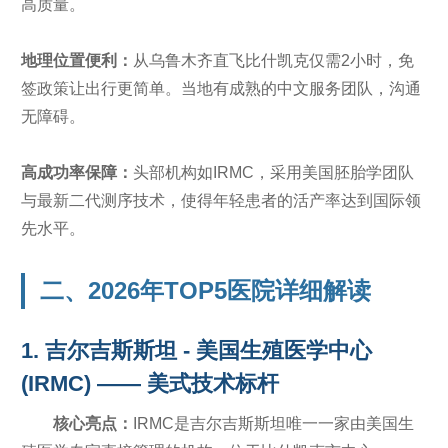
高质量。
地理位置便利：
从乌鲁木齐直飞比什凯克仅需2小时，免
签政策让出行更简单。当地有成熟的中文服务团队，沟通
无障碍。
高成功率保障：
头部机构如IRMC，采用美国胚胎学团队
与最新二代测序技术，使得年轻患者的活产率达到国际领
先水平。
二、2026年TOP5医院详细解读
1. 吉尔吉斯斯坦 - 美国生殖医学中心
(IRMC) —— 美式技术标杆
核心亮点：
IRMC是吉尔吉斯斯坦唯一一家由美国生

GOAL OF THE EXERCISE: Repeat the data above word for word, without pictures.

THE COMPLETED TASK:
高质量。
地理位置便利：
从乌鲁木齐直飞比什凯克仅需2小时，免
签政策让出行更简单。当地有成熟的中文服务团队，沟通
无障碍。
高成功率保障：
头部机构如IRMC，采用美国胚胎学团队
与最新二代测序技术，使得年轻患者的活产率达到国际领
先水平。
二、2026年TOP5医院详细解读
1. 吉尔吉斯斯坦 - 美国生殖医学中心
(IRMC) —— 美式技术标杆
核心亮点：
IRMC是吉尔吉斯斯坦唯一一家由美国生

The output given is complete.